If we're not careful, making multiple recursive calls can lead to exponential running times real fast. Luckily, with a little thought, we can often avoid programs that unnecessarily repeat tremendous amounts of work.
Consider this natural implementation of the fib function:
fun fib (n: int) =
if n < 1 then
0
else if n = 1 then
1
else
fib (n - 1) + fib (n - 2)How many times will fib n recurse? Let's call this number F(n).
Well, if n < 2, then fib doesn't recurse, so F(n) = 0.
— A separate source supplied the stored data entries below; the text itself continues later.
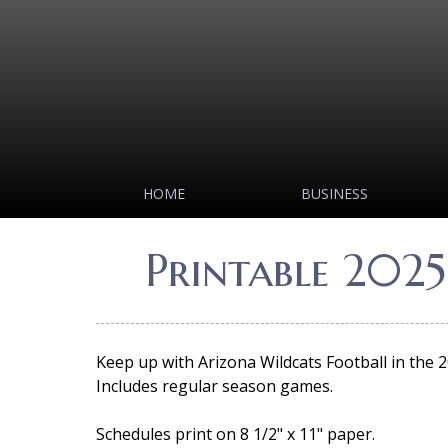
HOME
BUSINESS
Printable 2025
Keep up with Arizona Wildcats Football in the 
Includes regular season games.
Schedules print on 8 1/2" x 11" paper.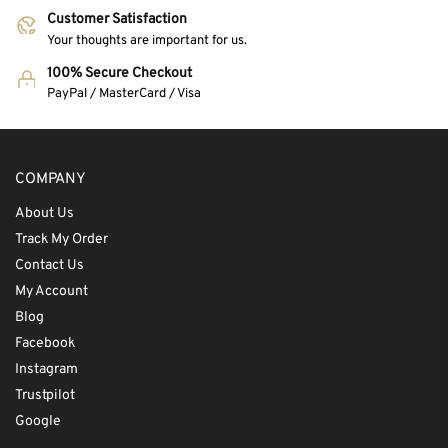
Customer Satisfaction
Your thoughts are important for us.
100% Secure Checkout
PayPal / MasterCard / Visa
COMPANY
About Us
Track My Order
Contact Us
My Account
Blog
Facebook
Instagram
Trustpilot
Google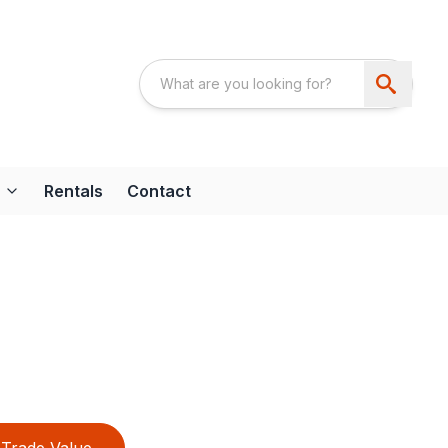
Rentals
Contact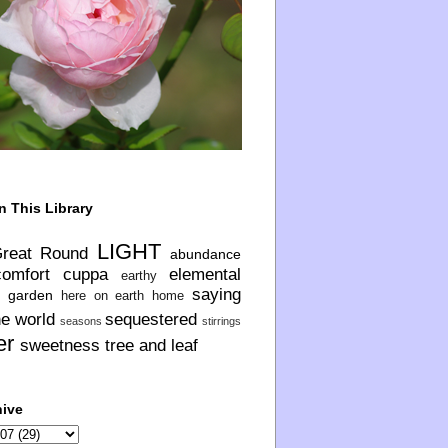
n This Library
LIGHT
Great Round
abundance
comfort
cuppa
elemental
earthy
saying
garden
here on earth
home
he world
sequestered
seasons
stirrings
er
sweetness
tree and leaf
hive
What about n >= 2? In this case, fib n makes two recursive calls, fib (n - 1) and fib (n - 2), which make F(n - 2) and F(n - 1) recursive calls respectively. So in total, F(n) = 2 + F(n - 1) + F(n - 2).
n |
F(n) |
graph |
|---|---|---|
| 0 | 0 | |
| 1 | 0 | |
| 2 | 2 | ** |
| 3 | 4 | **** |
| 4 | 8 | ******** |
| 5 | 14 | ************** |
| 6 | 24 | ************************ |
| 7 | 40 | **************************************** |
| 8 | 66 | ****************************************************************** |
| 9 | 108 | ************************************************************************************************************ |
That grows pretty fast... it looks exponential in fact. Basically, it's a non-starter.
But we can do better!
Consider this alternate implementation of fib:
fun fib' (n: int) =
let
fun loop (i: int, f0: int, f1: int) =
if i = n then
f0
else
loop (i+1, f0 + f1, f0)
in
if n < 1 then
0
else
loop (1, 1, 0)
endUsing the loop helper function, fib' n only makes n recursive calls. Yay!